Gold and silver fell sharply on Thursday, causing unrest in the markets that were already tense due to rising financial stress in the U.S.
Spot gold fell by more than 3%, while silver plummeted by more than 10%. This reversed part of their recent upward movement.
Bad news for gold and silver amid record U.S. debt and rising bankruptcies
At the time of writing, gold is trading at $4,956, a decrease of 3.97%, while silver is trading at $76.74 after a loss of 10.65% in the past 24 hours.
Due to this sudden wave of selling, analysts and investors are wondering whether a broader revaluation of hard assets may be occurring.
The retreat of precious metals occurs amid increasing economic pressure. In the past three weeks, 18 U.S. companies with debts of over $50 million have filed for bankruptcy.
Notably, this is the fastest pace since the pandemic and is nearing levels last seen during the financial crisis of 2009.
Meanwhile, the New York Fed announced in a press release that household debt has reached a record $18.8 trillion. Mortgages, auto loans, credit card debt, and student loans are all at historical highs.

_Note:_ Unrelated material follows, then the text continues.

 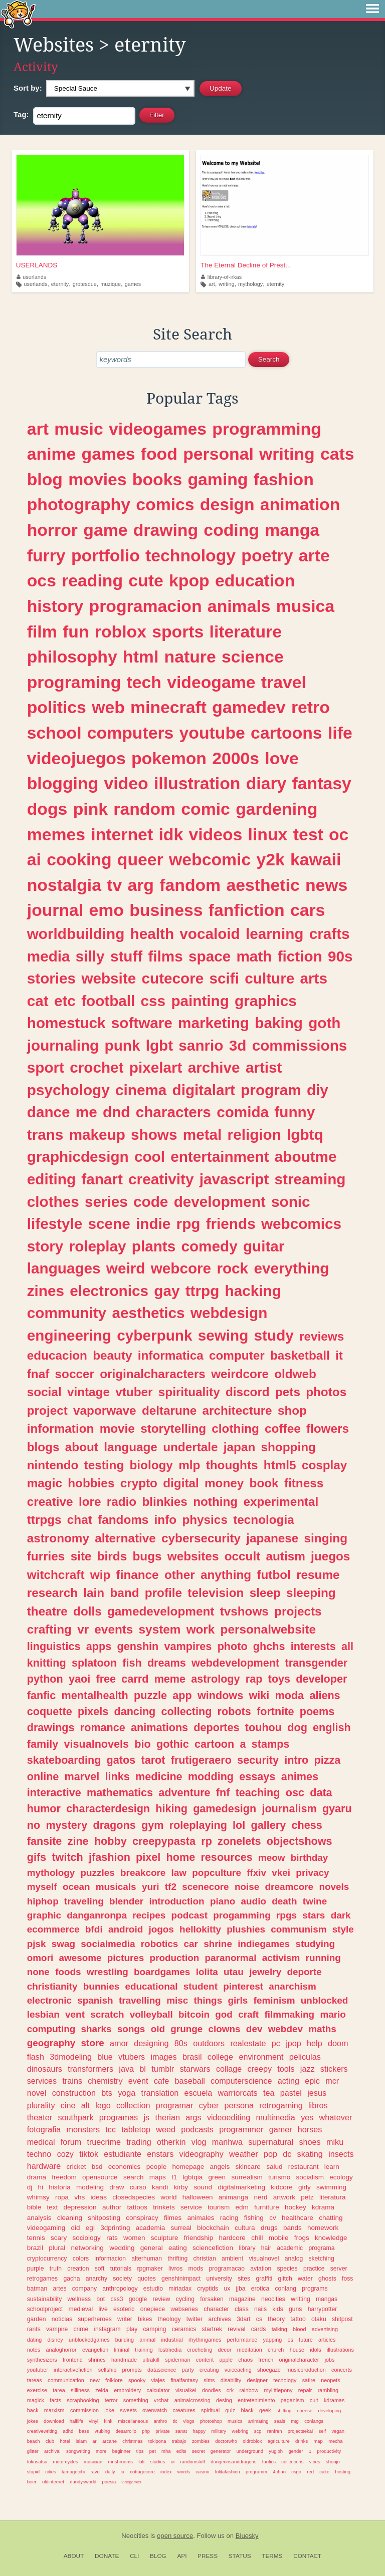 I want to click on aesthetic, so click(x=262, y=884).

The number of serious credit card delinquencies rose to 12.7% in Q4 2025, the highest percentage since 2011, with younger households particularly under strain.
Such conditions usually arise later in the economic cycle, often preceding policy measures such as interest rate hikes or attempts to increase liquidity.

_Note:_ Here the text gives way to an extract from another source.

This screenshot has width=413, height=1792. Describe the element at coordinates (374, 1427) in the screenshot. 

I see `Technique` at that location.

Bitcoin also remains under pressure, dropping to the $65,000 range as the largest crypto has seen stocks and traditional safe-haven assets left behind in recent months.
Digital assets are often seen as a hedge against macroeconomic uncertainty. However, recent trends show that digital assets have yet to fulfill that role effectively in this cycle.
Analysts divided over metal sell-off: Fed watchers focus on interest rate cuts and asset revaluation.
Analysts disagree and provide various explanations for the decline in precious metals. Some say it indicates short-term volatility within a broader trend of revaluation of hard assets.
“Gold was revalued by the U.S. at $5,000 and the market has caught up with this,” wrote macro analyst Marty Party, suggesting that authorities may use precious metals as a hedge against government debts, alongside digital assets like Bitcoin.
Others warn that tight liquidity conditions prevail and that more weakness could follow if financial stress continues to increase.
Policy watchers are closely monitoring the possible response of the Federal Reserve. Citi economists expect slower job growth in the spring and summer after the jobs report in January disappointed. This could create room for three interest rate cuts in 2026.
Historically, rising bankruptcies of companies and increasing consumer delinquencies precede easing of monetary policy. This means official support may come once economic pressure becomes more visible in the data.
The combination of record household debt, rising bankruptcies, and falling prices of hard assets indicates a market at a critical turning point.
“This economic decay, reflecting the signals of 2008, is no exception. It is a direct result of the current policy based on ideology: prioritizing inflationary spending and social reforms over fundamental economic stability and a competitive market,” responded Jade Kotonono, a well-known user on X.
Is the current crash of precious metals a temporary correction or the beginning of a revaluation that could take several years? Some bullish analysts expect that if gold stabilizes around $5,000, the shift to digital assets could accelerate quickly.
Nevertheless, the current situation presents both opportunities and risks, and investors should conduct thorough research.
As markets process unprecedented financial stress, gold, silver, and Bitcoin may still decline further. On the other hand, a stabilizing policy response could be a catalyst for the next phase of asset repricing.